Le calme et la raison ne sont pas des luxes

Alors on peut trouver ça compliqué, superfétatoire, considérer que le « présumé violeur » devrait déjà être pendu. Mais c’est la façon dont fonctionne un État de droit civilisé pour remplir ses obligations en assurant à tout le monde le droit à un procès équitable. On notera d’ailleurs, le silence des organisations syndicales de magistrats, pourtant très promptes à soutenir les acrobaties procédurales dès lors qu’elles concernent Nicolas Sarkozy ou François Fillon

C’est la raison pour laquelle je pense qu’il faut garder son calme, et faire fonctionner sa raison.

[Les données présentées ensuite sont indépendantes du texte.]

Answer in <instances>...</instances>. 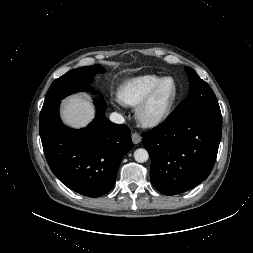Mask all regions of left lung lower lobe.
<instances>
[{
    "instance_id": "left-lung-lower-lobe-1",
    "label": "left lung lower lobe",
    "mask_w": 253,
    "mask_h": 253,
    "mask_svg": "<svg viewBox=\"0 0 253 253\" xmlns=\"http://www.w3.org/2000/svg\"><path fill=\"white\" fill-rule=\"evenodd\" d=\"M221 135V115L209 113L168 118L143 134L152 161V185L175 195L202 183L214 166Z\"/></svg>"
}]
</instances>
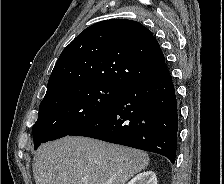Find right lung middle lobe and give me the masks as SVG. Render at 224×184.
<instances>
[{
	"label": "right lung middle lobe",
	"instance_id": "right-lung-middle-lobe-1",
	"mask_svg": "<svg viewBox=\"0 0 224 184\" xmlns=\"http://www.w3.org/2000/svg\"><path fill=\"white\" fill-rule=\"evenodd\" d=\"M126 88L125 85L97 81L70 86L44 99L33 125L34 149L41 143L69 135L104 111Z\"/></svg>",
	"mask_w": 224,
	"mask_h": 184
}]
</instances>
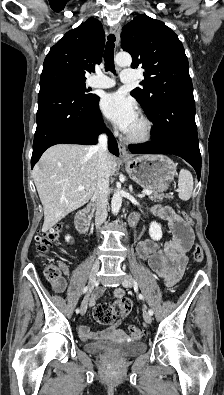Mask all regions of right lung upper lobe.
Wrapping results in <instances>:
<instances>
[{
  "instance_id": "obj_1",
  "label": "right lung upper lobe",
  "mask_w": 224,
  "mask_h": 395,
  "mask_svg": "<svg viewBox=\"0 0 224 395\" xmlns=\"http://www.w3.org/2000/svg\"><path fill=\"white\" fill-rule=\"evenodd\" d=\"M104 44L105 33L101 22L89 18L51 47L44 60L42 74L60 71L86 79L85 73L93 71L95 64L102 61Z\"/></svg>"
}]
</instances>
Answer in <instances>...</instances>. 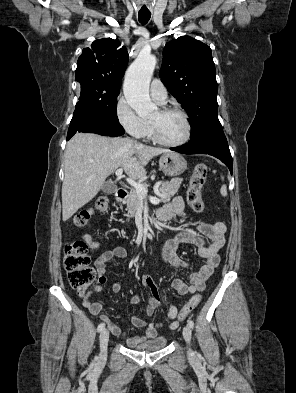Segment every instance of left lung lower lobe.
<instances>
[{
    "label": "left lung lower lobe",
    "instance_id": "0a47b994",
    "mask_svg": "<svg viewBox=\"0 0 296 393\" xmlns=\"http://www.w3.org/2000/svg\"><path fill=\"white\" fill-rule=\"evenodd\" d=\"M173 151L186 154H209L220 159L232 173V157L227 139L223 131L211 133L197 141L170 148Z\"/></svg>",
    "mask_w": 296,
    "mask_h": 393
}]
</instances>
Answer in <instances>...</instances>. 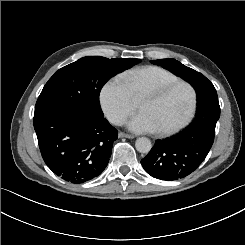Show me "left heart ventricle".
Returning <instances> with one entry per match:
<instances>
[{
  "label": "left heart ventricle",
  "mask_w": 245,
  "mask_h": 245,
  "mask_svg": "<svg viewBox=\"0 0 245 245\" xmlns=\"http://www.w3.org/2000/svg\"><path fill=\"white\" fill-rule=\"evenodd\" d=\"M191 97L186 87H178L162 100L152 94L136 103L139 112H146L158 130L172 128L184 119L190 108Z\"/></svg>",
  "instance_id": "1"
}]
</instances>
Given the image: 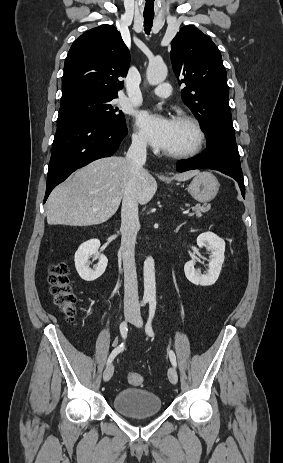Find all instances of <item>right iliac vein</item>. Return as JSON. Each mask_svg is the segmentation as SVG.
<instances>
[{"instance_id": "1", "label": "right iliac vein", "mask_w": 283, "mask_h": 463, "mask_svg": "<svg viewBox=\"0 0 283 463\" xmlns=\"http://www.w3.org/2000/svg\"><path fill=\"white\" fill-rule=\"evenodd\" d=\"M134 315V312L132 310H126L125 311V318L130 319ZM114 373V366L113 364H109L104 373H103V380L105 382L109 381Z\"/></svg>"}]
</instances>
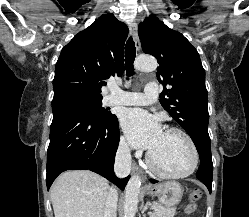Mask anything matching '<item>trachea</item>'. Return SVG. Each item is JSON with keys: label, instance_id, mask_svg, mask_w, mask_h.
Masks as SVG:
<instances>
[{"label": "trachea", "instance_id": "obj_1", "mask_svg": "<svg viewBox=\"0 0 249 217\" xmlns=\"http://www.w3.org/2000/svg\"><path fill=\"white\" fill-rule=\"evenodd\" d=\"M135 57H136L135 43L132 37H130L127 40L126 47H125V66H126V73L128 77L133 76L135 74L134 68H133Z\"/></svg>", "mask_w": 249, "mask_h": 217}]
</instances>
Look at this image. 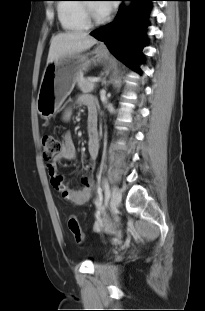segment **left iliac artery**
<instances>
[{
	"label": "left iliac artery",
	"mask_w": 205,
	"mask_h": 311,
	"mask_svg": "<svg viewBox=\"0 0 205 311\" xmlns=\"http://www.w3.org/2000/svg\"><path fill=\"white\" fill-rule=\"evenodd\" d=\"M104 189H105V206H106L107 203H108V200H109V198H110L109 185H108V183H107L106 181L104 182ZM96 204H97L98 206H101V204H102V198H101V196L99 197V201H97Z\"/></svg>",
	"instance_id": "1"
}]
</instances>
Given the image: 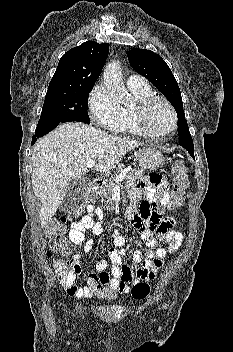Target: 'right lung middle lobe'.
Here are the masks:
<instances>
[{"label": "right lung middle lobe", "mask_w": 233, "mask_h": 352, "mask_svg": "<svg viewBox=\"0 0 233 352\" xmlns=\"http://www.w3.org/2000/svg\"><path fill=\"white\" fill-rule=\"evenodd\" d=\"M93 86L48 89L36 130L73 120L90 121L87 107Z\"/></svg>", "instance_id": "1"}]
</instances>
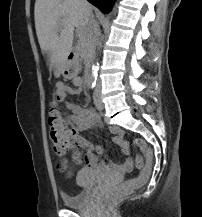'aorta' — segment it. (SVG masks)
<instances>
[{"label": "aorta", "instance_id": "aorta-1", "mask_svg": "<svg viewBox=\"0 0 202 217\" xmlns=\"http://www.w3.org/2000/svg\"><path fill=\"white\" fill-rule=\"evenodd\" d=\"M97 70H98V66L93 65V66H92V75H93L94 81H96V73H97Z\"/></svg>", "mask_w": 202, "mask_h": 217}]
</instances>
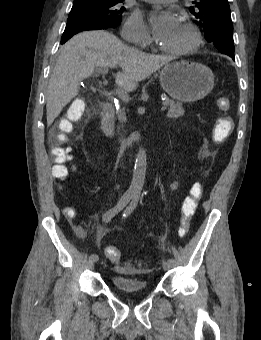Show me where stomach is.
<instances>
[{"instance_id":"1","label":"stomach","mask_w":261,"mask_h":340,"mask_svg":"<svg viewBox=\"0 0 261 340\" xmlns=\"http://www.w3.org/2000/svg\"><path fill=\"white\" fill-rule=\"evenodd\" d=\"M160 83L170 97L190 103L205 98L212 91L214 75L200 63L174 62L160 71Z\"/></svg>"}]
</instances>
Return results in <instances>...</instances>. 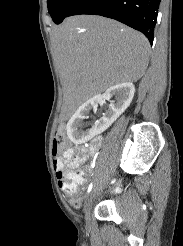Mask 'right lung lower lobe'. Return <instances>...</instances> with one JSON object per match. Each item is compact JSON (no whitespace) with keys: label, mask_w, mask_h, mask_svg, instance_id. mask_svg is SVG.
Instances as JSON below:
<instances>
[{"label":"right lung lower lobe","mask_w":183,"mask_h":246,"mask_svg":"<svg viewBox=\"0 0 183 246\" xmlns=\"http://www.w3.org/2000/svg\"><path fill=\"white\" fill-rule=\"evenodd\" d=\"M160 0H78L68 16L101 15L142 32L153 43Z\"/></svg>","instance_id":"right-lung-lower-lobe-1"}]
</instances>
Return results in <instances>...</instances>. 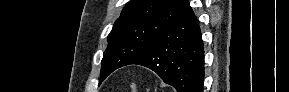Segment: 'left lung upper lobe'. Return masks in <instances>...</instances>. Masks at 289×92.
<instances>
[{
    "label": "left lung upper lobe",
    "instance_id": "obj_1",
    "mask_svg": "<svg viewBox=\"0 0 289 92\" xmlns=\"http://www.w3.org/2000/svg\"><path fill=\"white\" fill-rule=\"evenodd\" d=\"M188 7V0H130L108 35L100 81L142 53Z\"/></svg>",
    "mask_w": 289,
    "mask_h": 92
}]
</instances>
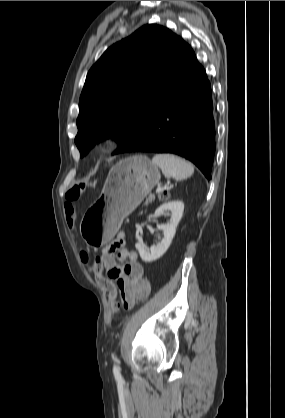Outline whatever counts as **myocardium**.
<instances>
[{"label":"myocardium","instance_id":"myocardium-1","mask_svg":"<svg viewBox=\"0 0 285 418\" xmlns=\"http://www.w3.org/2000/svg\"><path fill=\"white\" fill-rule=\"evenodd\" d=\"M111 144V140L110 139H104L101 140L99 143V150L100 151H104L106 148H108Z\"/></svg>","mask_w":285,"mask_h":418}]
</instances>
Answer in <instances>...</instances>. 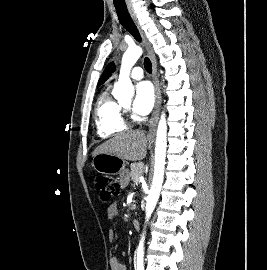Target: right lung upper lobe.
<instances>
[{"instance_id": "cb5924a9", "label": "right lung upper lobe", "mask_w": 267, "mask_h": 270, "mask_svg": "<svg viewBox=\"0 0 267 270\" xmlns=\"http://www.w3.org/2000/svg\"><path fill=\"white\" fill-rule=\"evenodd\" d=\"M114 71H115V64L111 62L102 73L101 78L99 79L98 82V86L102 85Z\"/></svg>"}]
</instances>
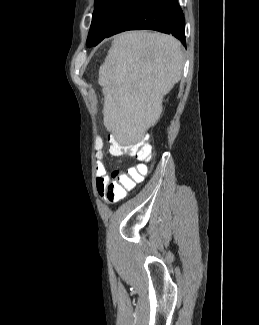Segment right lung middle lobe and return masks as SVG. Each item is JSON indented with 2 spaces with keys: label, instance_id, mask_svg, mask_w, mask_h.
<instances>
[{
  "label": "right lung middle lobe",
  "instance_id": "1",
  "mask_svg": "<svg viewBox=\"0 0 259 325\" xmlns=\"http://www.w3.org/2000/svg\"><path fill=\"white\" fill-rule=\"evenodd\" d=\"M132 0H95L91 28L87 46L93 47L101 42L113 24Z\"/></svg>",
  "mask_w": 259,
  "mask_h": 325
}]
</instances>
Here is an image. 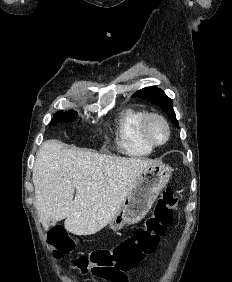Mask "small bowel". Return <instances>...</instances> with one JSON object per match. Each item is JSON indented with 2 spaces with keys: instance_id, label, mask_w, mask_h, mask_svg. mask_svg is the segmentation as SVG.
Segmentation results:
<instances>
[{
  "instance_id": "1",
  "label": "small bowel",
  "mask_w": 232,
  "mask_h": 282,
  "mask_svg": "<svg viewBox=\"0 0 232 282\" xmlns=\"http://www.w3.org/2000/svg\"><path fill=\"white\" fill-rule=\"evenodd\" d=\"M103 282H128L129 278L126 271L116 270L109 276L99 277Z\"/></svg>"
}]
</instances>
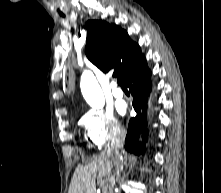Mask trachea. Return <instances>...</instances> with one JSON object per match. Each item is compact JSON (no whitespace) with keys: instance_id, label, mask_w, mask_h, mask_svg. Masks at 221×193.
Instances as JSON below:
<instances>
[{"instance_id":"trachea-1","label":"trachea","mask_w":221,"mask_h":193,"mask_svg":"<svg viewBox=\"0 0 221 193\" xmlns=\"http://www.w3.org/2000/svg\"><path fill=\"white\" fill-rule=\"evenodd\" d=\"M117 83H118V85L121 86L122 88H125V87H126L120 77L117 78Z\"/></svg>"}]
</instances>
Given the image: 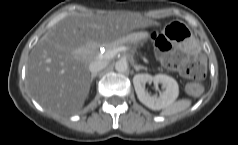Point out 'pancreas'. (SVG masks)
<instances>
[{"label":"pancreas","instance_id":"cf45deb5","mask_svg":"<svg viewBox=\"0 0 238 145\" xmlns=\"http://www.w3.org/2000/svg\"><path fill=\"white\" fill-rule=\"evenodd\" d=\"M122 44H126L128 47H136L137 46V42H132L130 40L126 41V42H122V40H118L115 42L110 43L109 45H107V50H113V49H118Z\"/></svg>","mask_w":238,"mask_h":145}]
</instances>
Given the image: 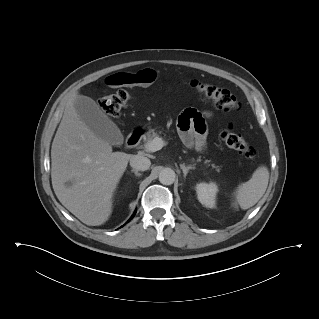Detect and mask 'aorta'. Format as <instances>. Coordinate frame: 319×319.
I'll list each match as a JSON object with an SVG mask.
<instances>
[{
    "label": "aorta",
    "instance_id": "obj_1",
    "mask_svg": "<svg viewBox=\"0 0 319 319\" xmlns=\"http://www.w3.org/2000/svg\"><path fill=\"white\" fill-rule=\"evenodd\" d=\"M175 172L171 168H164L159 173V181L163 185H171L175 181Z\"/></svg>",
    "mask_w": 319,
    "mask_h": 319
}]
</instances>
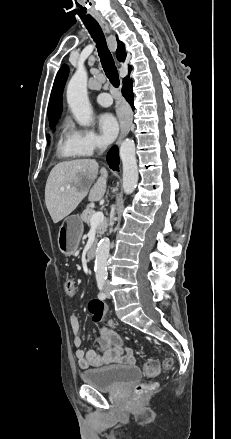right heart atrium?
<instances>
[{
	"mask_svg": "<svg viewBox=\"0 0 231 439\" xmlns=\"http://www.w3.org/2000/svg\"><path fill=\"white\" fill-rule=\"evenodd\" d=\"M73 143L82 156H90L95 151L104 149L105 142L90 129L76 128L73 130Z\"/></svg>",
	"mask_w": 231,
	"mask_h": 439,
	"instance_id": "1",
	"label": "right heart atrium"
}]
</instances>
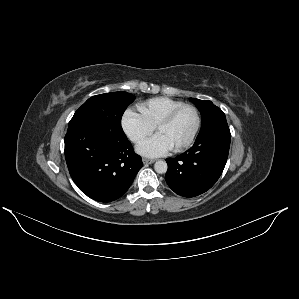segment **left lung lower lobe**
<instances>
[{
	"instance_id": "1",
	"label": "left lung lower lobe",
	"mask_w": 299,
	"mask_h": 299,
	"mask_svg": "<svg viewBox=\"0 0 299 299\" xmlns=\"http://www.w3.org/2000/svg\"><path fill=\"white\" fill-rule=\"evenodd\" d=\"M231 133L218 127L196 138L194 145L177 156L166 159L165 180L178 195L195 197L209 190L225 167Z\"/></svg>"
}]
</instances>
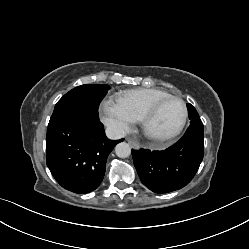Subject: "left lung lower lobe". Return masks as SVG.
I'll use <instances>...</instances> for the list:
<instances>
[{"label": "left lung lower lobe", "instance_id": "left-lung-lower-lobe-1", "mask_svg": "<svg viewBox=\"0 0 249 249\" xmlns=\"http://www.w3.org/2000/svg\"><path fill=\"white\" fill-rule=\"evenodd\" d=\"M203 155V127L196 126H189L182 138L166 150H132L141 182L155 193L186 186L196 174Z\"/></svg>", "mask_w": 249, "mask_h": 249}]
</instances>
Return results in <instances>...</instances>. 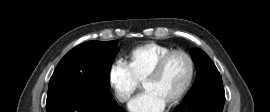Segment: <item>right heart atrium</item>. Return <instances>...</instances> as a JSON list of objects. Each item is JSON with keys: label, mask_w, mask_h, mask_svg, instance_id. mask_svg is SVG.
<instances>
[{"label": "right heart atrium", "mask_w": 270, "mask_h": 112, "mask_svg": "<svg viewBox=\"0 0 270 112\" xmlns=\"http://www.w3.org/2000/svg\"><path fill=\"white\" fill-rule=\"evenodd\" d=\"M107 81L115 99L120 103L128 102L139 89L140 83L122 61L113 62L107 74Z\"/></svg>", "instance_id": "d8ad5b80"}]
</instances>
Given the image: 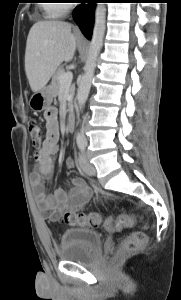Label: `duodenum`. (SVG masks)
<instances>
[{"instance_id":"duodenum-1","label":"duodenum","mask_w":181,"mask_h":300,"mask_svg":"<svg viewBox=\"0 0 181 300\" xmlns=\"http://www.w3.org/2000/svg\"><path fill=\"white\" fill-rule=\"evenodd\" d=\"M67 130L72 132L75 128V115L71 109H69L66 117Z\"/></svg>"}]
</instances>
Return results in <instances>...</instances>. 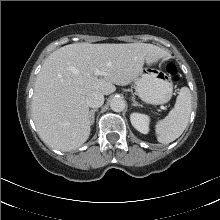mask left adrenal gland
Instances as JSON below:
<instances>
[{"mask_svg":"<svg viewBox=\"0 0 220 220\" xmlns=\"http://www.w3.org/2000/svg\"><path fill=\"white\" fill-rule=\"evenodd\" d=\"M133 106H141L138 102H136L135 100H133Z\"/></svg>","mask_w":220,"mask_h":220,"instance_id":"a2214340","label":"left adrenal gland"}]
</instances>
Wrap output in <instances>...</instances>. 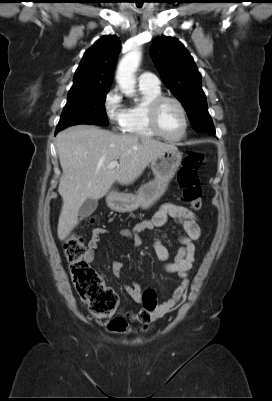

Toutes les garanties sont en place pour que le processus se déroule dans les règles et que la justice se prononce. Ce qu’elle n’a pas encore fait aujourd’hui. Cette volonté de certains de faire pression sur l’institution est une tentative de la dévoyer pour lui imposer leurs objectifs. Si elle est d’abord insultante pour les magistrats, elle alimente une défiance délétère vis-à-vis d’une institution dont l’intérêt de tous est qu’elle puisse bien fonctionner.